The people of Athens did have voting rights, but these were restricted to free adult male citizens

Democracy has long been the struggle between two points of view, argues Te Velde:

1. rule by the majority rather than by the elite or the aristocracy, with aspects of direct democracy, and

2. the absence of dictatorship, with an emphasis on the constitutional state, the protection of minorities, and freedom.


Extra guarantee

The second point of view provides, as it were, an extra guarantee for universal suffrage. This point of view has dominated since the Second World War. Until 1870 it was unheard of to be unequivocally in favour of democracy, whereas after 1945 it was unheard of to be fully against it. Between 1870 and 1945 both points of view were acceptable, and both enjoyed support.

Senseless tyranny

Until the constitutional amendment of 1887, the Netherlands enforced the so-called census franchise: only men who paid a certain amount in taxes were allowed to vote and stand for office. After that the criteria were increasingly flexible, to the extent that the introduction of universal suffrage for men in 1917 and women in 1919 was a relatively small step. A revolutionary one, because until the 18th century international opinion on democracy in the sense of universal suffrage was seldom positive. The Athenian form of direct democracy was, according to many, a senseless tyranny of the poor: thankless, emotional, the domain of demagogues. Only if democracy was restrained by the aristocracy and the monarchy could it be of service. Even the radical liberal Frederik Feringa (1840-1905) described universal suffrage as letting the blind pass judgment on colours.

Populism

Te Velde also touches on the concept of populism, a current topic of debate. But there is nothing new to report. The Dutch Reformed politician Abraham Kuyper was pre-eminently a populist, active in politics around 1900. He used the term democracy in a populist manner, namely in order to chastise the liberal bourgeois elite. At the heart of his populism was his faith in the wisdom and power of ordinary people, as opposed to the corrupt elite with its formal institutions. Kuyper did not, however, envision the people as a whole, favouring his own supporters instead. Nothing new there either.

Populism as a mirror

Professor H. (Henk) te Velde

Professor H. (Henk) te Velde

Now that populism is prominently in attendance again, the notion that it is part of democracy is winning ground. According to political philosophers and political scientists such as Margaret Canovan and Cas Mudde, populism holds up a mirror to democracy, underlining the tensions that are inevitable consequences of democracy.

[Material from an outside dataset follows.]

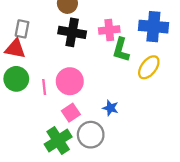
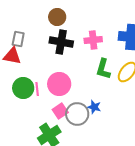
green L-shape: (121, 50) -> (103, 69), moved
green circle: (16, 79) -> (23, 88), moved
gray circle: (91, 135) -> (77, 114), moved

In the year 2000, American historican Margaret Lavinia Anderson called democracy ‘a work in progress’. Te Velde shows that movement is inded a constant in this form of government.

The Domestication of Democracy in the Netherlands: The Concept of Democracy as a Political Weapon from the Nineteenth Century until 1945.
Henk te Velde, BMGN – Low Countries Historical Review, Volume 127-2 (2012), pp. 3-27.